Friday, May 6, 2016

Text Mining at an Institution with Lesser Financial Resources


Text Mining at an Institution with Lesser Financial Resources

I have periodically described my experiences with text mining in this blog. Today I want to raise a significant point that has only recently become clear to me. It happened in the wake of my participation in the University of Michigan's "Beyond Cntrl+F" workshop on February 1st of this year.

I want to begin by thanking the University of Michigan Libraries for organizing and hosting the event. It must have taken a great deal of work.

When I first found out about the workshop, I noticed that participants could attend at no charge. This was too good to be true. Working at a state university in the bankrupt State of Illinois, I of course had access to no financial support for professional development activities. I happily drove to Ann Arbor and stayed overnight at my own expense, then took part in the workshop. Without the free-admission policy, I might have passed on the event.

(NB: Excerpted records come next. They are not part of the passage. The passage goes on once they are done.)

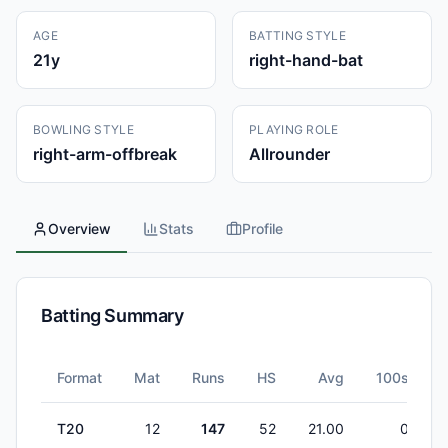
AGE
BATTING STYLE
21
y
right-hand-bat
BOWLING STYLE
PLAYING ROLE
right-arm-offbreak
Allrounder
Overview
Stats
Profile
Batting Summary
Format
Mat
Runs
HS
Avg
100s
T20
12
147
52
21.00
0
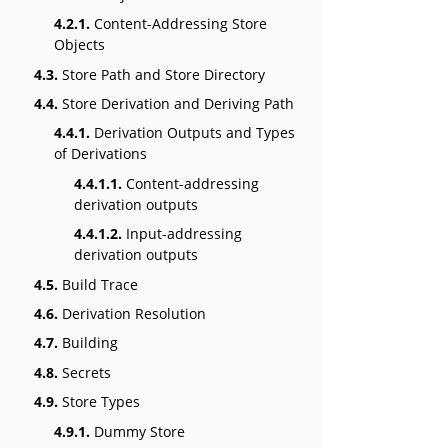
4.2.1.
Content-Addressing Store
Objects
4.3.
Store Path and Store Directory
4.4.
Store Derivation and Deriving Path
4.4.1.
Derivation Outputs and Types
of Derivations
4.4.1.1.
Content-addressing
derivation outputs
4.4.1.2.
Input-addressing
derivation outputs
4.5.
Build Trace
4.6.
Derivation Resolution
4.7.
Building
4.8.
Secrets
4.9.
Store Types
4.9.1.
Dummy Store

The workshop began with a session devoted to "finding your corpus." Fair enough. No one can do text mining until they have some text. The session featured representatives of several vendors of subscription products providing access to large amounts of textual materials: ProQuest, JSTOR, Gale, Alexander Street Press (full disclosure - I edited an online product for Alexander Street Press and have cashed their checks). It dawned on me that the no-charge policy of course resulted from these vendors' sponsorship of the event. As sponsors, they enjoyed the opportunity to pitch their products to members of a captive audience who had expressed an interest in text mining.

Vendor representatives described how scholars and students might use their products for text-mining projects. One upshot: vendors do not want text miners to attempt to download very large amounts of text through their subscription portal. They want text miners to submit a request for a specific corpus, which they will then prepare and deliver for an extra fee in the range of $500-$1000.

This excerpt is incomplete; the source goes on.